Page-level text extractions
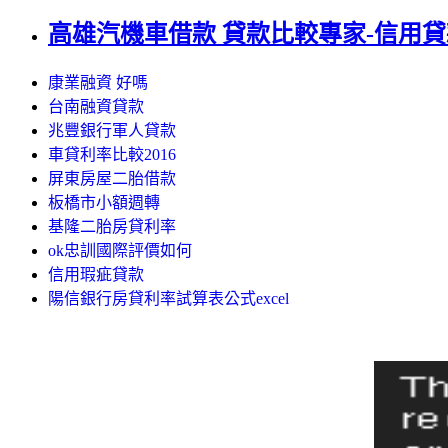
高雄汽機車借款 貸款比較專家-信用貸款
康業融資 好嗎
台南融資貸款
兆豐銀行軍人貸款
車貸利率比較2016
屏東房屋二胎借款
板橋市小額週轉
基隆二胎房貸利率
ok忠訓國際評價如何
信用瑕疵貸款
陽信銀行房貸利率試算表公式excel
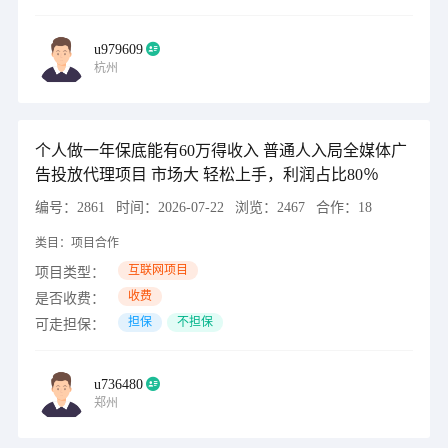
u979609
杭州
个人做一年保底能有60万得收入 普通人入局全媒体广
告投放代理项目 市场大 轻松上手，利润占比80％
编号：
2861
时间：
2026-07-22
浏览：
2467
合作：
18
类目：
项目合作
互联网项目
项目类型：
收费
是否收费：
担保
不担保
可走担保：
u736480
郑州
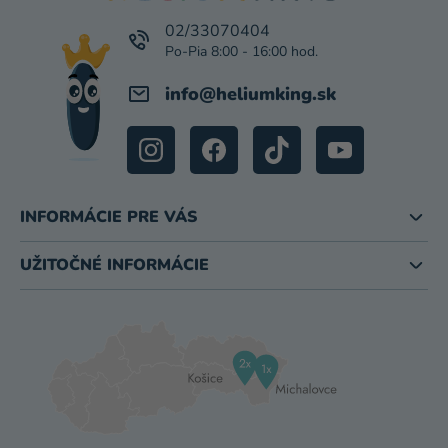
T
I
02/33070404
E
info
@
heliumking.sk
INFORMÁCIE PRE VÁS
UŽITOČNÉ INFORMÁCIE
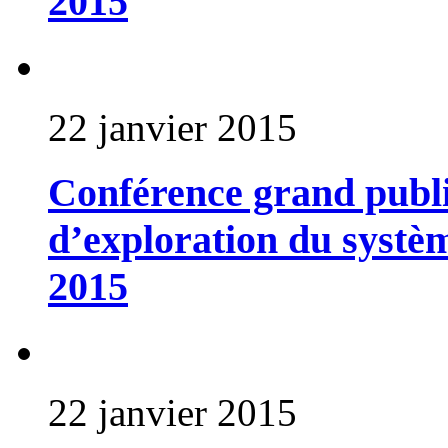
2015
22 janvier 2015
Conférence grand publi
d’exploration du systèm
2015
22 janvier 2015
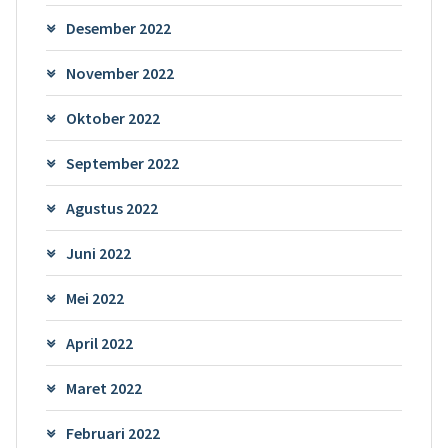
Desember 2022
November 2022
Oktober 2022
September 2022
Agustus 2022
Juni 2022
Mei 2022
April 2022
Maret 2022
Februari 2022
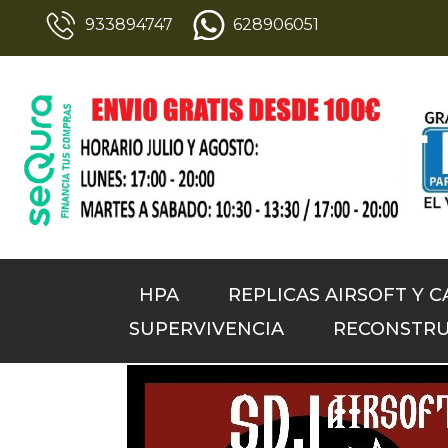
933894747
628906051
HPA
REPLICAS AIRSOFT Y 
SUPERVIVENCIA
RECONSTRU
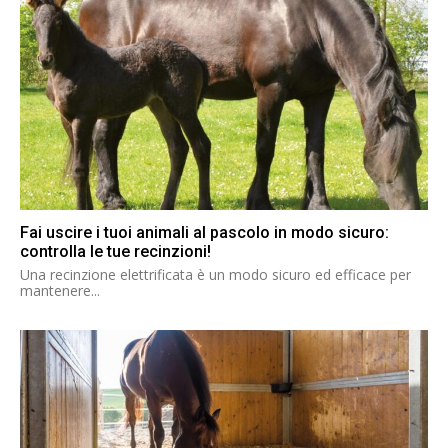
Fai uscire i tuoi animali al pascolo in modo sicuro:
controlla le tue recinzioni!
Una recinzione elettrificata è un modo sicuro ed efficace per
mantenere...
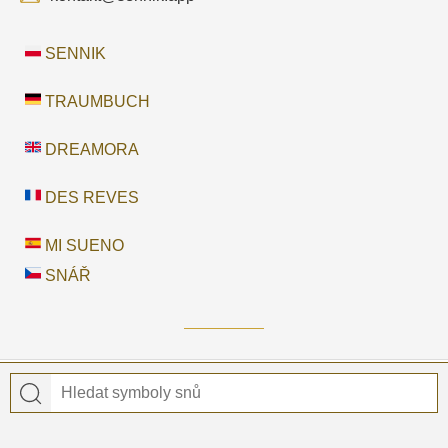
SENNIK
TRAUMBUCH
DREAMORA
DES REVES
MI SUENO
SNÁŘ
© 2026 Snář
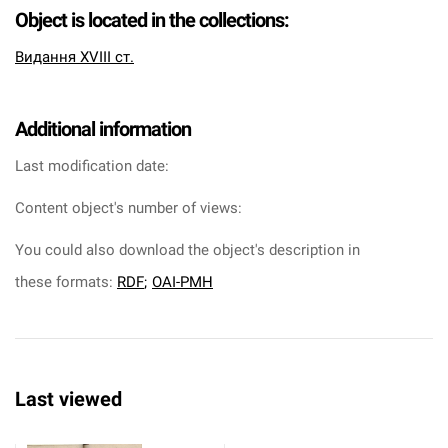
Object is located in the collections:
Видання XVIII ст.
Additional information
Last modification date:
Content object's number of views:
You could also download the object's description in
these formats:
RDF
;
OAI-PMH
Last viewed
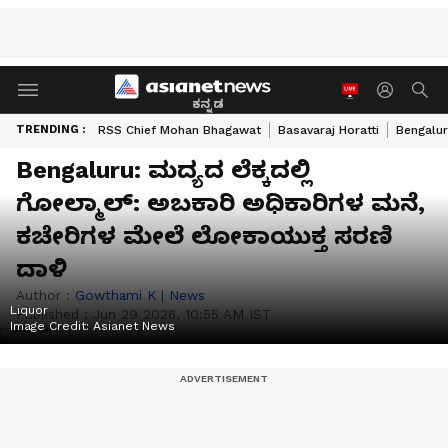
ಕನ್ನಡ
TRENDING :
RSS Chief Mohan Bhagawat
Basavaraj Horatti
Bengalur
Bengaluru: ಮದ್ಯದ ಲೆಕ್ಕದಲ್ಲಿ
ಗೋಲ್ಮಾಲ್: ಅಬಕಾರಿ ಅಧಿಕಾರಿಗಳ ಮನೆ,
ಕಚೇರಿಗಳ ಮೇಲೆ ಲೋಕಾಯುಕ್ತ ಸರಣಿ
ದಾಳಿ
Author :
Gowthami K
|
News
Liquor
Published :
Jun 29 2026, 10:55 AM IST
Image Credit:
Asianet News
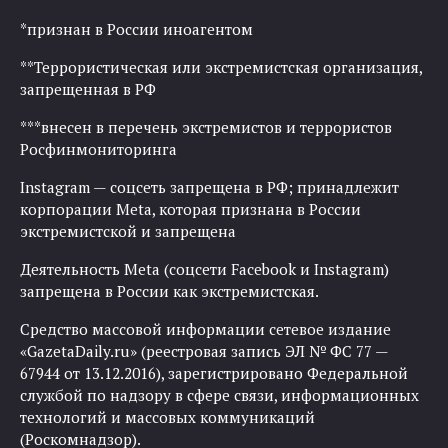
*признан в России иноагентом
**Террористическая или экстремистская организация,
запрещенная в РФ
***внесен в перечень экстремистов и террористов
Росфинмониторинга
Instagram — соцсеть запрещена в РФ; принадлежит
корпорации Meta, которая признана в России
экстремистской и запрещена
Деятельность Meta (соцсети Facebook и Instagram)
запрещена в России как экстремистская.
Средство массовой информации сетевое издание
«GazetaDaily.ru» (реестровая запись ЭЛ № ФС 77 —
67944 от 13.12.2016), зарегистрировано Федеральной
службой по надзору в сфере связи, информационных
технологий и массовых коммуникаций
(Роскомнадзор).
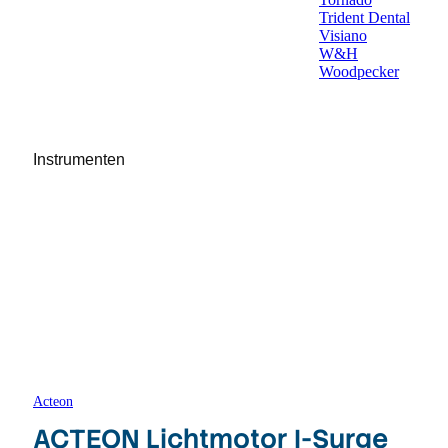
Trident Dental
Visiano
W&H
Woodpecker
Instrumenten
Acteon
ACTEON Lichtmotor I-Surge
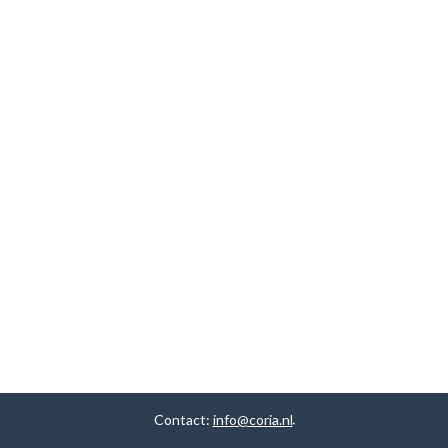
Contact:
info@coria.nl
.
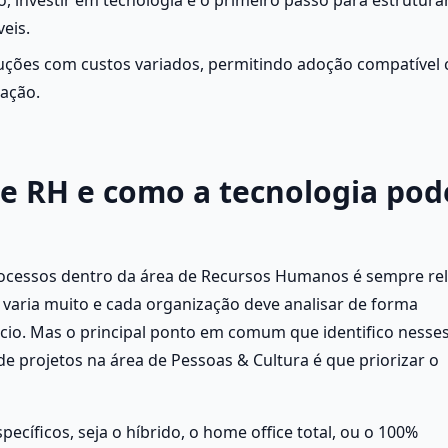
eis.
uções com custos variados, permitindo adoção compatível 
zação.
e RH e como a tecnologia pode
processos dentro da área de Recursos Humanos é sempre rela
varia muito e cada organização deve analisar de forma 
cio. Mas o principal ponto em comum que identifico nesses
 projetos na área de Pessoas & Cultura é que priorizar o 
íficos, seja o híbrido, o home office total, ou o 100% 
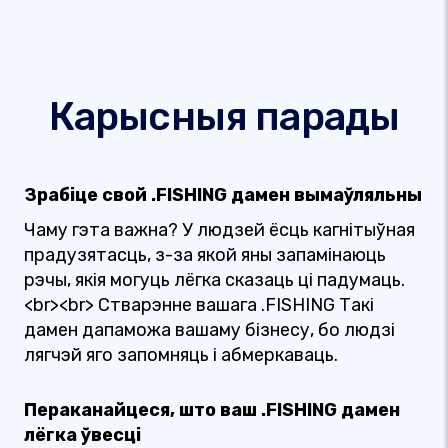
Карысныя парады
Зрабіце свой .FISHING дамен вымаўляльны
Чаму гэта важна? У людзей ёсць кагнітыўная
прадузятасць, з-за якой яны запамінаюць
рэчы, якія могуць лёгка сказаць ці падумаць.
<br><br> Стварэнне вашага .FISHING Такі
дамен дапаможа вашаму бізнесу, бо людзі
лягчэй яго запомняць і абмеркаваць.
Пераканайцеся, што ваш .FISHING дамен
лёгка ўвесці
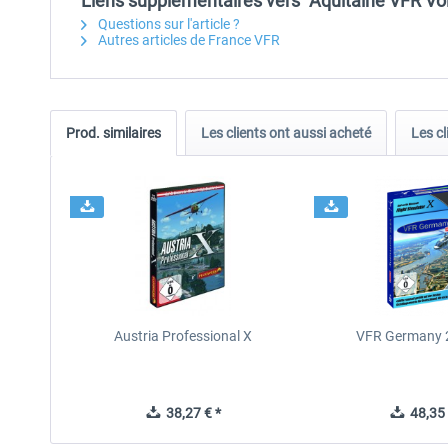
Liens supplémentaires vers "Aquitaine VFR Vol
Questions sur l'article ?
Autres articles de France VFR
Prod. similaires
Les clients ont aussi acheté
Les cl
Austria Professional X
VFR Germany 2
38,27 € *
48,35 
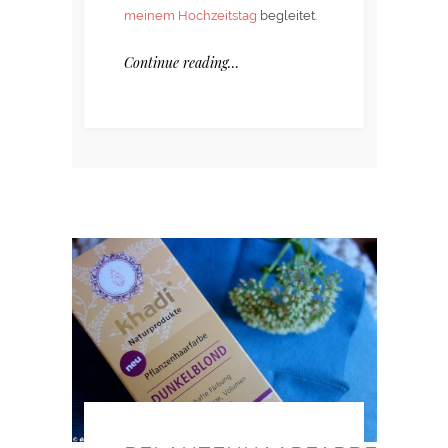
meinem Hochzeitstag
begleitet.
Continue reading…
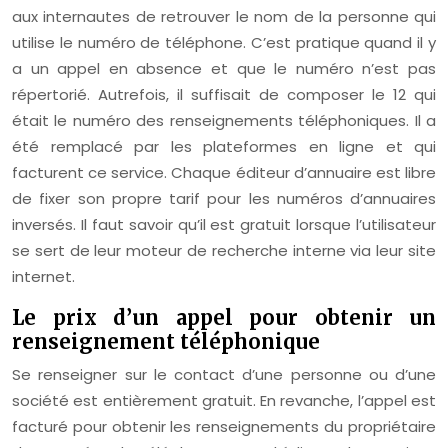
aux internautes de retrouver le nom de la personne qui
utilise le numéro de téléphone. C’est pratique quand il y
a un appel en absence et que le numéro n’est pas
répertorié. Autrefois, il suffisait de composer le 12 qui
était le numéro des renseignements téléphoniques. Il a
été remplacé par les plateformes en ligne et qui
facturent ce service. Chaque éditeur d’annuaire est libre
de fixer son propre tarif pour les numéros d’annuaires
inversés. Il faut savoir qu’il est gratuit lorsque l’utilisateur
se sert de leur moteur de recherche interne via leur site
internet.
Le prix d’un appel pour obtenir un
renseignement téléphonique
Se renseigner sur le contact d’une personne ou d’une
société est entièrement gratuit. En revanche, l’appel est
facturé pour obtenir les renseignements du propriétaire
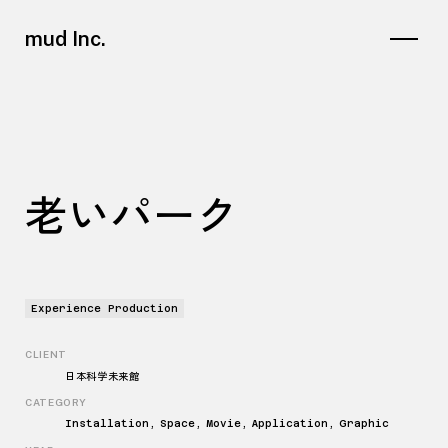
mud Inc.
老いパーク
Experience Production
CLIENT
日本科学未来館
CATEGORY
Installation, Space, Movie, Application, Graphic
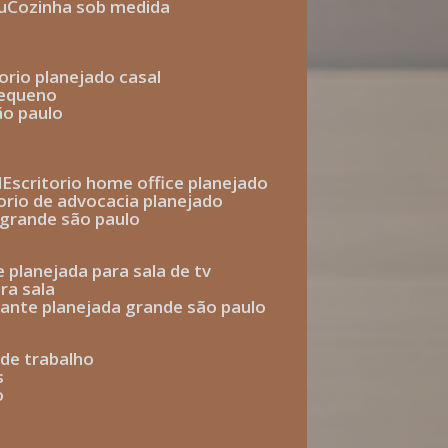
u
cozinha sob medida
torio planejado casal
pequeno
ão paulo
l
escritorio home office planejado
torio de advocacia planejado
o grande são paulo
e planejada para sala de tv
ra sala
tante planejada grande são paulo
a de trabalho
s
o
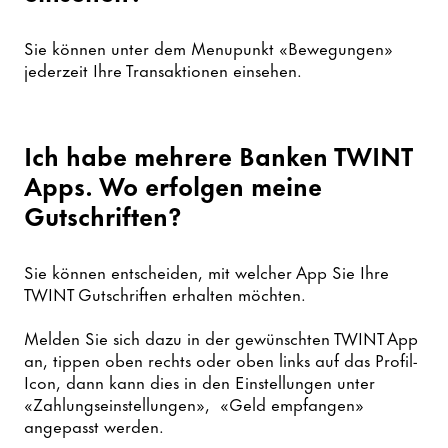
Sie können unter dem Menupunkt «Bewegungen»
jederzeit Ihre Transaktionen einsehen.
Ich habe mehrere Banken TWINT
Apps. Wo erfolgen meine
Gutschriften?
Sie können entscheiden, mit welcher App Sie Ihre
TWINT Gutschriften erhalten möchten.
Melden Sie sich dazu in der gewünschten TWINT App
an, tippen oben rechts oder oben links auf das Profil-
Icon, dann kann dies in den Einstellungen unter
«Zahlungseinstellungen», «Geld empfangen»
angepasst werden.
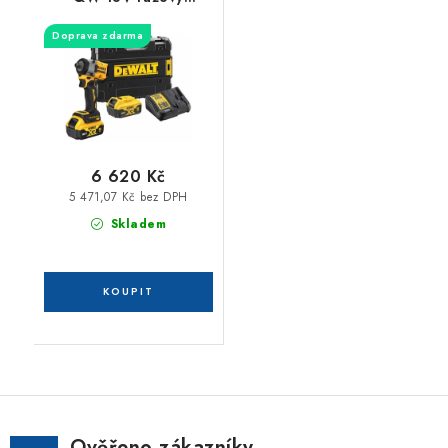
utahovák 1/2" s
Doprava zdarma
pojistnou kuličkou, 2 x
aku 5,0 Ah, kroutící
moment 406 Nm, s
kufr Tstak
6 620 Kč
5 471,07 Kč bez DPH
Skladem
Ověřeno zákazníky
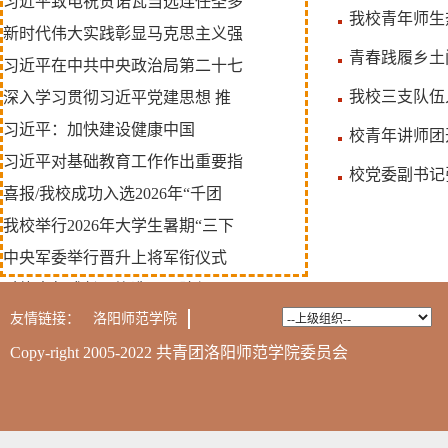
习近平致电祝贺诺瓦当选连任圣多
我校青年师生
新时代伟大实践彰显马克思主义强
青春践履乡土间
习近平在中共中央政治局第二十七
我校三支队伍
深入学习贯彻习近平党建思想 推
习近平：加快建设健康中国
校青年讲师团
习近平对基础教育工作作出重要指
校党委副书记
喜报/我校成功入选2026年“千团
我校举行2026年大学生暑期“三下
中央军委举行晋升上将军衔仪式
赋能青年成长，锻造骨干队伍 —
友情链接：
洛阳师范学院
Copy-right 2005-2022 共青团洛阳师范学院委员会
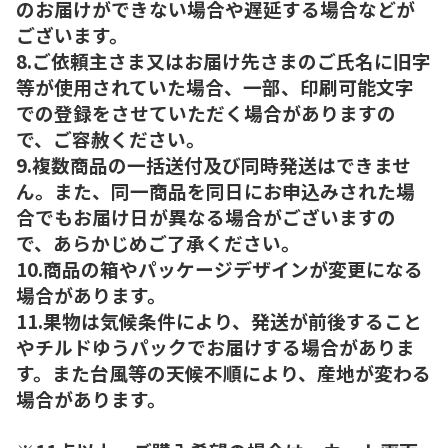
のお届けができない場合や遅延する場合などが
ございます。
8.ご依頼主さま又はお届け先さまのご氏名に旧字
等が使用されていた場合、一部、印刷可能文字
での登録をさせていただく場合がありますの
で、ご容赦ください。
9.複数商品の一括送付及び同時発送はできませ
ん。また、同一商品を同日にお申込みされた場
合でもお届け日が異なる場合がございますの
で、あらかじめご了承ください。
10.商品の箱やパッケージデザインが変更になる
場合があります。
11.果物は気候条件により、発送が前後すること
やチルドゆうパックでお届けする場合がありま
す。また台風等の天候不順により、産地が変わる
場合があります。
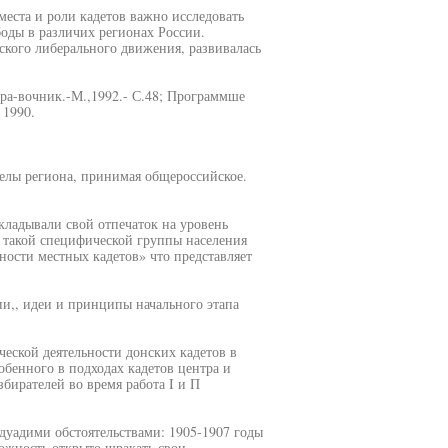
места и роли кадетов важно исследовать
оды в различих регионах России.
ского либерального движения, развивалась
а-вочник.-М.,1992.- С.48; Программше
 1990.
делы региона, принимая общероссийское.
акладывали свой отпечаток на уровень
 такой специфической группы населения
ности местных кадетов» что представляет
и,, идеи и принципы начального этапа
еской деятельности донских кадетов в
обенного в подходах кадетов центра и
бирателей во время работа I и П
дуадими обстоятельствами: 1905-1907 годы
ожность открыто шракать свои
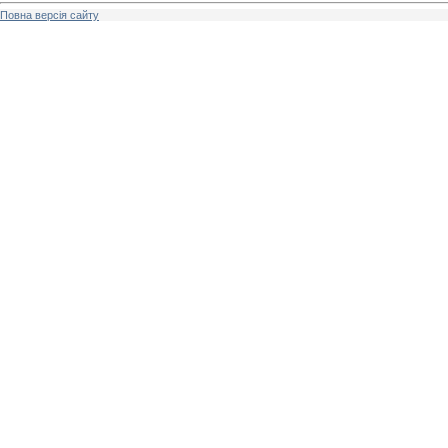
Повна версія сайту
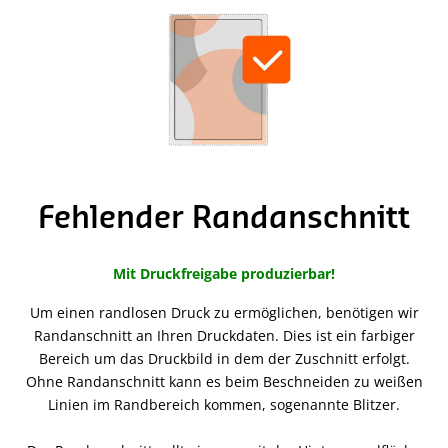
Fehlender Randanschnitt
Mit Druckfreigabe produzierbar!
Um einen randlosen Druck zu ermöglichen, benötigen wir
Randanschnitt an Ihren Druckdaten. Dies ist ein farbiger
Bereich um das Druckbild in dem der Zuschnitt erfolgt.
Ohne Randanschnitt kann es beim Beschneiden zu weißen
Linien im Randbereich kommen, sogenannte Blitzer.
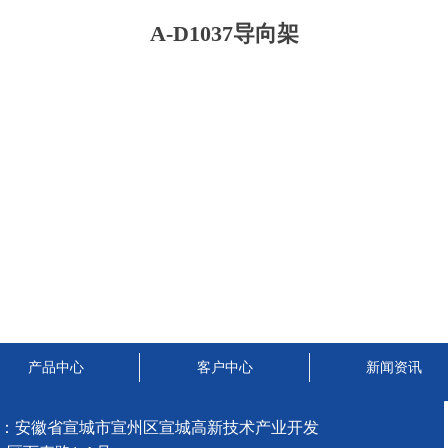
A-D1037导向架
产品中心
客户中心
新闻资讯
：安徽省宣城市宣州区宣城高新技术产业开发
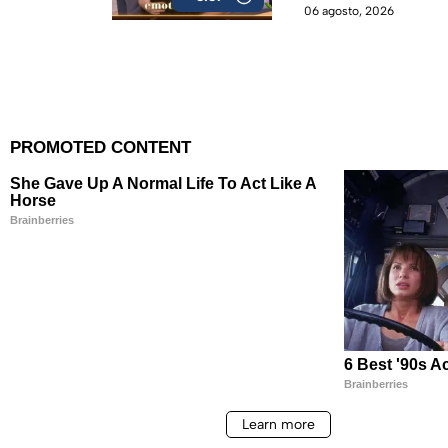
06 agosto, 2026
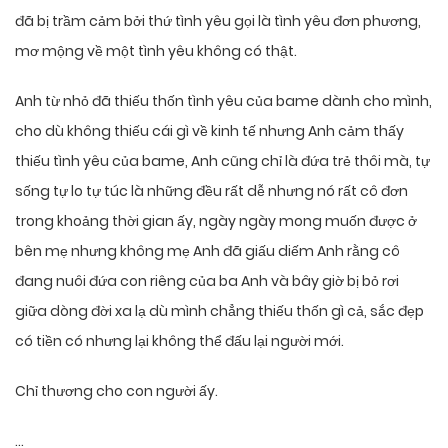
đã bị trầm cảm bởi thứ tình yêu gọi là tình yêu đơn phương,
mơ mộng về một tình yêu không có thật.
Anh từ nhỏ đã thiếu thốn tình yêu của bame dành cho mình,
cho dù không thiếu cái gì về kinh tế nhưng Anh cảm thấy
thiếu tình yêu của bame, Anh cũng chỉ là đứa trẻ thôi mà, tự
sống tự lo tự túc là những đều rất dễ nhưng nó rất cô đơn
trong khoảng thời gian ấy, ngày ngày mong muốn được ở
bên mẹ nhưng không mẹ Anh đã giấu diếm Anh rằng cô
đang nuôi đứa con riêng của ba Anh và bây giờ bị bỏ rơi
giữa dòng đời xa lạ dù mình chẳng thiếu thốn gì cả, sắc đẹp
có tiền có nhưng lại không thể đấu lại người mới.
Chỉ thương cho con người ấy.
…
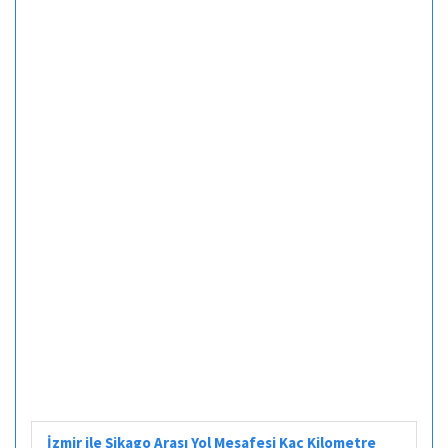
İzmir ile Şikago Arası Yol Mesafesi Kaç Kilometre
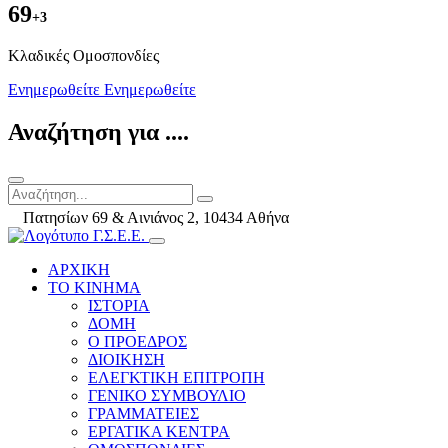
69
+3
Kλαδικές Ομοσπονδίες
Ενημερωθείτε
Ενημερωθείτε
Αναζήτηση για ....
Πατησίων 69 & Αινιάνος 2, 10434 Αθήνα
ΑΡΧΙΚΗ
ΤΟ ΚΙΝΗΜΑ
ΙΣΤΟΡΙΑ
ΔΟΜΗ
Ο ΠΡΟΕΔΡΟΣ
ΔΙΟΙΚΗΣΗ
ΕΛΕΓΚΤΙΚΗ ΕΠΙΤΡΟΠΗ
ΓΕΝΙΚΟ ΣΥΜΒΟΥΛΙΟ
ΓΡΑΜΜΑΤΕΙΕΣ
ΕΡΓΑΤΙΚΑ ΚΕΝΤΡΑ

**Required action**
From the entries, report every line in which the string "sicuro" occurs.

**Result of the task**
Fai uscire i tuoi animali al pascolo in modo sicuro:
Una recinzione elettrificata è un modo sicuro ed efficace per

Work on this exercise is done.